If you have a module say:
mod1
from datetime import datetime
def foo():
print "bar"
and another method say:
mod2
import datetime
from mod1 import *
if __name__ == '__main__':
print datetime.datetime.now()
which at first sight is seemingly correct since you have imported the module datetime
in mod2
.
now if you try to run mod2 as a script it will throw an error:
Traceback (most recent call last):
File "mod2.py", line 5, in <module>
print datetime.datetime.now()
AttributeError: type object 'datetime.datetime' has no attribute 'datetime'
because the second import from mod2 import *
has overriden the name datetime
in the namespace, hence the first import datetime
is not valid anymore.
Moral: Thus the order of imports, the nature of imports (from x import *) and the awareness of imports within imported modules - matters.
This question got answered several weeks ago, but I think I can clarify the answers a little. First some facts.
1: In Python,
import foo
is almost exactly the same as
foo = __import__("foo", globals(), locals(), [], -1)
2: When executing code in a function, if Python encounters a variable that hasn't been defined in the function yet, it looks in the global scope.
3: Python has an optimization it uses for functions called "locals". When Python tokenizes a function, it keeps track of all the variables you assign to. It assigns each of these variables a number from a local monotonically increasing integer. When Python runs the function, it creates an array with as many slots as there are local variables, and it assigns each slot a special value that means "has not been assigned to yet", and that's where the values for those variables are stored. If you reference a local that hasn't been assigned to yet, Python sees that special value and throws an UnboundLocalValue exception.

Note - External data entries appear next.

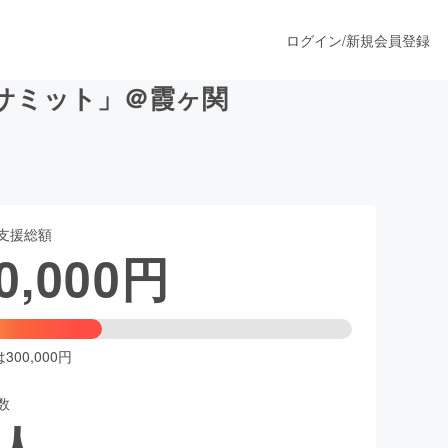
ログイン
/
新規会員登録
サミット」＠霞ヶ関
うすぐ公開されます
支援総額
プロダクト
0,000
円
ファッション
スポーツ
00,000円
数
ア
ソーシャルグッド
人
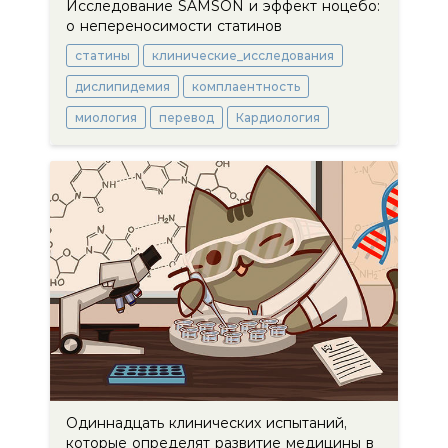
Исследование SAMSON и эффект ноцебо:
о непереносимости статинов
статины
клинические_исследования
дислипидемия
комплаентность
миология
перевод
Кардиология
Одиннадцать клинических испытаний,
которые определят развитие медицины в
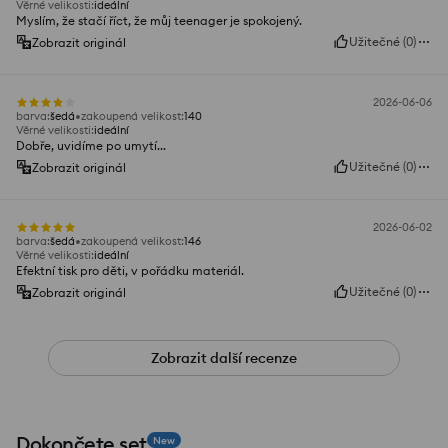
Věrné velikosti
:
ideální
Myslím, že stačí říct, že můj teenager je spokojený.
Užitečné
(
0
)
Zobrazit originál
2026-06-06
barva
:
šedá
zakoupená velikost
:
140
Věrné velikosti
:
ideální
Dobře, uvidíme po umytí...
Užitečné
(
0
)
Zobrazit originál
2026-06-02
barva
:
šedá
zakoupená velikost
:
146
Věrné velikosti
:
ideální
Efektní tisk pro děti, v pořádku materiál.
Užitečné
(
0
)
Zobrazit originál
Zobrazit další recenze
Dokončete set
New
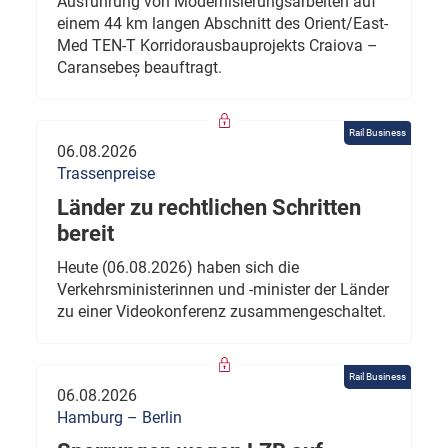
Ausführung von Modernisierungsarbeiten auf
einem 44 km langen Abschnitt des Orient/East-
Med TEN-T Korridorausbauprojekts Craiova –
Caransebeș beauftragt.
Rail Business
06.08.2026
Trassenpreise
Länder zu rechtlichen Schritten
bereit
Heute (06.08.2026) haben sich die
Verkehrsministerinnen und -minister der Länder
zu einer Videokonferenz zusammengeschaltet.
Rail Business
06.08.2026
Hamburg – Berlin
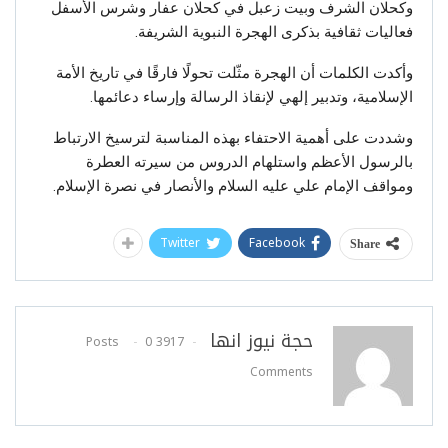
وكحلان الشرف وبيت زعبل في كحلان عفار وشرس الأسفل
فعاليات ثقافية بذكرى الهجرة النبوية الشريفة.
وأكدت الكلمات أن الهجرة مثّلت تحولًا فارقًا في تاريخ الأمة
الإسلامية، وتدبير إلهي لإنقاذ الرسالة وإرساء دعائمها.
وشددت على أهمية الاحتفاء بهذه المناسبة لترسيخ الارتباط
بالرسول الأعظم واستلهام الدروس من سيرته العطرة
ومواقف الإمام علي عليه السلام والأنصار في نصرة الإسلام.
Twitter
Facebook
Share
حجة نيوز انها
0
3917 Posts
Comments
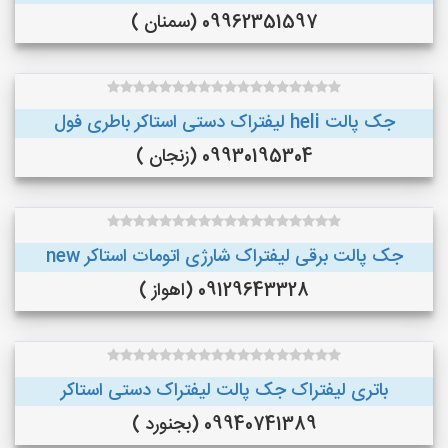
09962351597 (سمنان )
جک پالت heli لیفتراک دستی استاکر باطری فول
09930195304 (زنجان )
جک پالت برقی لیفتراک شارژی اتومات استاکر new
09129643328 (اهواز )
باتری لیفتراک جک پالت لیفتراک دستی استاکر
09940741389 (بجنورد )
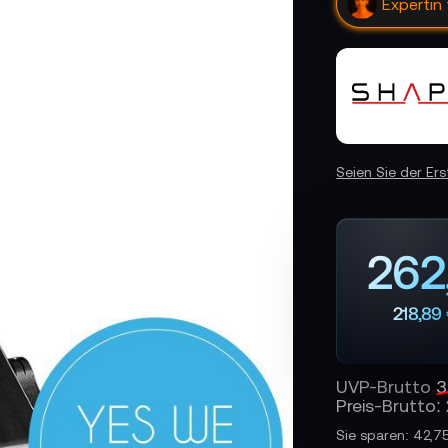
Expertin
Seien Sie der Er
262
218,89
UVP-Brutto
3
Preis-Brutto:
Sie sparen: 42,7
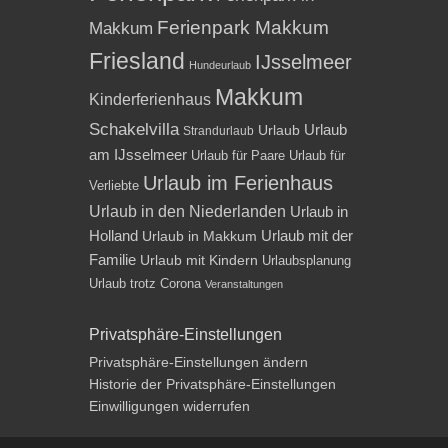
Ferienpark Makkum
Makkum
Friesland
IJsselmeer
Hundeurlaub
Makkum
Kinderferienhaus
Schakelvilla
Urlaub
Urlaub
Strandurlaub
am IJsselmeer
Urlaub für Paare
Urlaub für
Urlaub im Ferienhaus
Verliebte
Urlaub in den Niederlanden
Urlaub in
Holland
Urlaub mit der
Urlaub in Makkum
Familie
Urlaub mit Kindern
Urlaubsplanung
Urlaub trotz Corona
Veranstaltungen
Privatsphäre-Einstellungen
Privatsphäre-Einstellungen ändern
Historie der Privatsphäre-Einstellungen
Einwilligungen widerrufen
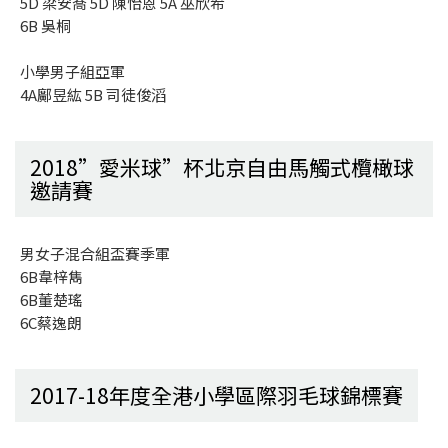
5D 梁安喬 5D 陳怡恩 5A 巫欣希
6B 吳桐
小學男子組亞軍
4A鄺昱紘 5B 司徒俊滔
2018”愛米球”杯北京自由馬觸式欖橄球
邀請賽
男女子混合組盃賽季軍
6B韋梓雋
6B董楚瑤
6C蔡逸朗
2017-18年度全港小學區際羽毛球錦標賽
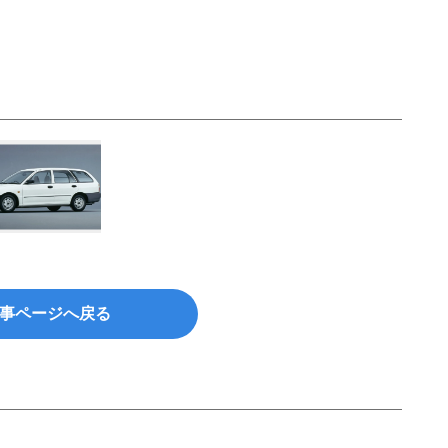
事ページへ戻る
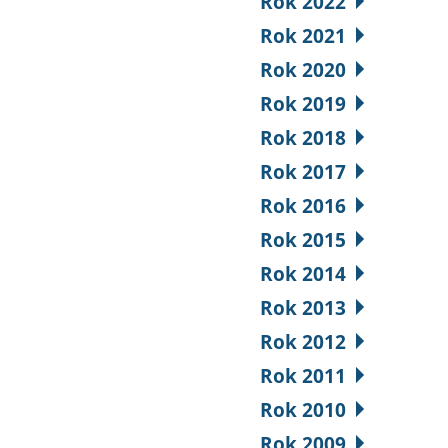
Rok 2022
Rok 2021
Rok 2020
Rok 2019
Rok 2018
Rok 2017
Rok 2016
Rok 2015
Rok 2014
Rok 2013
Rok 2012
Rok 2011
Rok 2010
Rok 2009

The stage is now set. Your "from pprint import pprint" is really a form of assignment. So Python creates a local variable called "pprint" which occludes the global variable. Then, when you refer to "pprint.pprint" in the function, you hit the special value and Python throws the exception. If you didn't have that import statement in the function, Python would use the normal look-in-locals-first-then-look-in-globals resolution and find the pprint module in globals.
To disambiguate this you can use the "global" keyword. Of course by now you've already worked past your problem, and I don't know whether you really needed "global" or if some other approach was called for.